### Exercise aim
Return every entry exactly as written, with the pictures removed.
....................
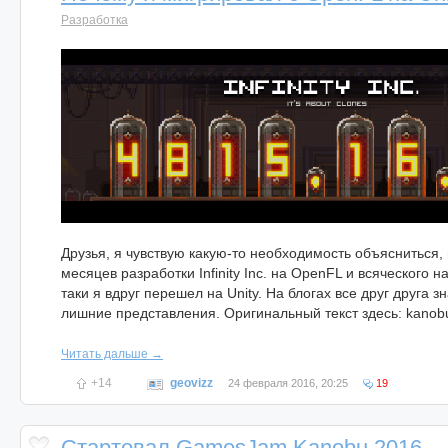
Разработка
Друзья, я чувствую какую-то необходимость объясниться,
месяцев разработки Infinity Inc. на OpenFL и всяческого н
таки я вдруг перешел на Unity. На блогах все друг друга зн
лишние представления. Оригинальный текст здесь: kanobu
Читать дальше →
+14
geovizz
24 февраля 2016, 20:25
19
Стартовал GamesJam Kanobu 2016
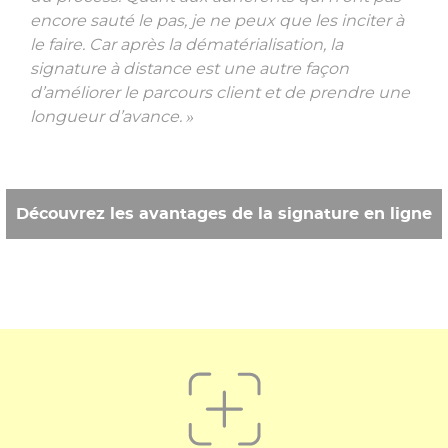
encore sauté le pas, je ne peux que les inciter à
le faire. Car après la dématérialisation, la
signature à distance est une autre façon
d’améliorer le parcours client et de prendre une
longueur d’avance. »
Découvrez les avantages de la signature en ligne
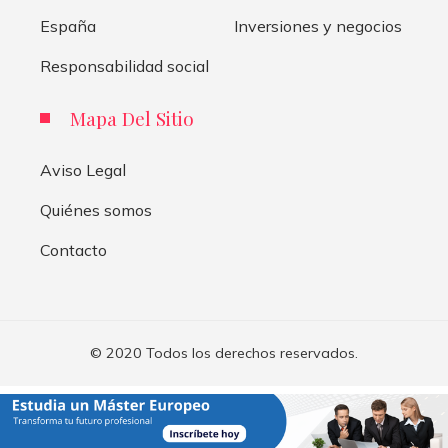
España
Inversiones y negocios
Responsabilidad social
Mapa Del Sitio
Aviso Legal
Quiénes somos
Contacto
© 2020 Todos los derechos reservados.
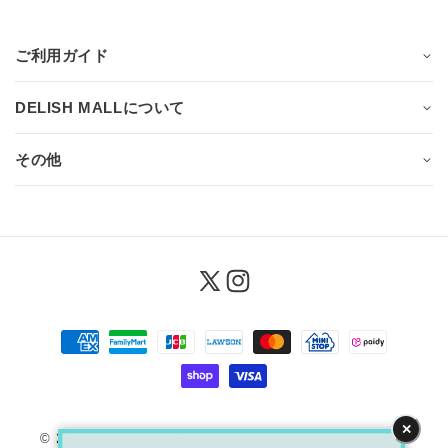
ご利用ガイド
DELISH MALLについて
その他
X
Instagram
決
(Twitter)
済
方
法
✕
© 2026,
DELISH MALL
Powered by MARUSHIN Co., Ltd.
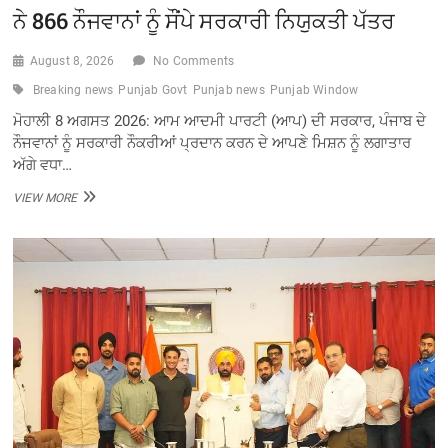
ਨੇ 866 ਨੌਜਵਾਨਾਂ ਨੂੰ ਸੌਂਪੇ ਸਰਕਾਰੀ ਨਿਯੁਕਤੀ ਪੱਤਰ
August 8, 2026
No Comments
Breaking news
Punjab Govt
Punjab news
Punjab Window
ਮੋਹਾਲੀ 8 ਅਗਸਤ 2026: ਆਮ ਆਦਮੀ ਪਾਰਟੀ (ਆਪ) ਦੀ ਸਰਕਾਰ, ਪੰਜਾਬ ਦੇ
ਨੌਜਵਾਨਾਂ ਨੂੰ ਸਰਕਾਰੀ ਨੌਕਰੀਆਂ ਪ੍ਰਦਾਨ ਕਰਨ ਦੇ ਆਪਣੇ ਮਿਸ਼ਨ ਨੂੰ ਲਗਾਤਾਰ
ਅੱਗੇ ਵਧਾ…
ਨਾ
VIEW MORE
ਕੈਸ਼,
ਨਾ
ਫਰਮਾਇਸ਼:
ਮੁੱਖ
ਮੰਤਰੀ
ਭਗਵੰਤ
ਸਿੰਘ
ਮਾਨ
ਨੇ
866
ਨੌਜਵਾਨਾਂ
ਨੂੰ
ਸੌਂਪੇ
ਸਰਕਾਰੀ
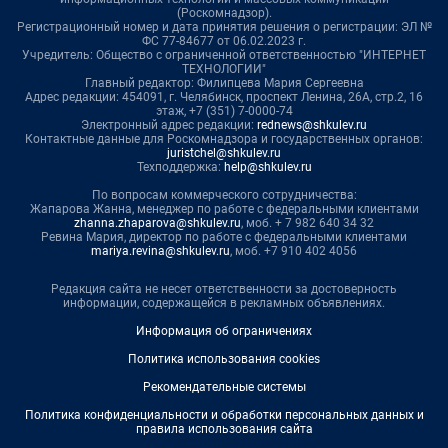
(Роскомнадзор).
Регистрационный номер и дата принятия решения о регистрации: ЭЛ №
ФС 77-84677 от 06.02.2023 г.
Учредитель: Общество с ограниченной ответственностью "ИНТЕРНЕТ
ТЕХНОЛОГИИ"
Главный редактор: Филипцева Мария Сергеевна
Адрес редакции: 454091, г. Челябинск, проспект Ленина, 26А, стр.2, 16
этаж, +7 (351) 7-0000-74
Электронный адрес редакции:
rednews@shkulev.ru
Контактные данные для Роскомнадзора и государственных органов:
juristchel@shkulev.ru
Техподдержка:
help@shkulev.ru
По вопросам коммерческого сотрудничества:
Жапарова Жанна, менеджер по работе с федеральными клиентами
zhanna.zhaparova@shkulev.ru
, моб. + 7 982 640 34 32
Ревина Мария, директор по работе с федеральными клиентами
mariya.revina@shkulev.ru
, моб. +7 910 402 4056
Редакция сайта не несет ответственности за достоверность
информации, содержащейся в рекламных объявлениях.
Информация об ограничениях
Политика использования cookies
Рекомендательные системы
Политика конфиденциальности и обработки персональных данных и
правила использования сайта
....................
### Finished exercise
Разработка
Друзья, я чувствую какую-то необходимость объясниться,
месяцев разработки Infinity Inc. на OpenFL и всяческого н
таки я вдруг перешел на Unity. На блогах все друг друга зн
лишние представления. Оригинальный текст здесь: kanobu
Читать дальше →
+14
geovizz
24 февраля 2016, 20:25
19
Стартовал GamesJam Kanobu 2016
encore sauté le pas, je ne peux que les inciter à
le faire. Car après la dématérialisation, la
signature à distance est une autre façon
d’améliorer le parcours client et de prendre une
longueur d’avance. »
Découvrez les avantages de la signature en ligne
España
Inversiones y negocios
Responsabilidad social
Mapa Del Sitio
Aviso Legal
Quiénes somos
Contacto
© 2020 Todos los derechos reservados.
ご利用ガイド
DELISH MALLについて
その他
X
Instagram
決
(Twitter)
済
方
法
✕
© 2026,
DELISH MALL
Powered by MARUSHIN Co., Ltd.
ਨੇ 866 ਨੌਜਵਾਨਾਂ ਨੂੰ ਸੌਂਪੇ ਸਰਕਾਰੀ ਨਿਯੁਕਤੀ ਪੱਤਰ
August 8, 2026
No Comments
Breaking news
Punjab Govt
Punjab news
Punjab Window
ਮੋਹਾਲੀ 8 ਅਗਸਤ 2026: ਆਮ ਆਦਮੀ ਪਾਰਟੀ (ਆਪ) ਦੀ ਸਰਕਾਰ, ਪੰਜਾਬ ਦੇ
ਨੌਜਵਾਨਾਂ ਨੂੰ ਸਰਕਾਰੀ ਨੌਕਰੀਆਂ ਪ੍ਰਦਾਨ ਕਰਨ ਦੇ ਆਪਣੇ ਮਿਸ਼ਨ ਨੂੰ ਲਗਾਤਾਰ
ਅੱਗੇ ਵਧਾ…
ਨਾ
VIEW MORE
ਕੈਸ਼,
ਨਾ
ਫਰਮਾਇਸ਼:
ਮੁੱਖ
ਮੰਤਰੀ
ਭਗਵੰਤ
ਸਿੰਘ
ਮਾਨ
ਨੇ
866
ਨੌਜਵਾਨਾਂ
ਨੂੰ
ਸੌਂਪੇ
ਸਰਕਾਰੀ
(Роскомнадзор).
Регистрационный номер и дата принятия решения о регистрации: ЭЛ №
ФС 77-84677 от 06.02.2023 г.
Учредитель: Общество с ограниченной ответственностью "ИНТЕРНЕТ
ТЕХНОЛОГИИ"
Главный редактор: Филипцева Мария Сергеевна
Адрес редакции: 454091, г. Челябинск, проспект Ленина, 26А, стр.2, 16
этаж, +7 (351) 7-0000-74
Электронный адрес редакции:
rednews@shkulev.ru
Контактные данные для Роскомнадзора и государственных органов:
juristchel@shkulev.ru
Техподдержка:
help@shkulev.ru
По вопросам коммерческого сотрудничества:
Жапарова Жанна, менеджер по работе с федеральными клиентами
zhanna.zhaparova@shkulev.ru
, моб. + 7 982 640 34 32
Ревина Мария, директор по работе с федеральными клиентами
mariya.revina@shkulev.ru
, моб. +7 910 402 4056
Редакция сайта не несет ответственности за достоверность
информации, содержащейся в рекламных объявлениях.
Информация об ограничениях
Политика использования cookies
Рекомендательные системы
Политика конфиденциальности и обработки персональных данных и
правила использования сайта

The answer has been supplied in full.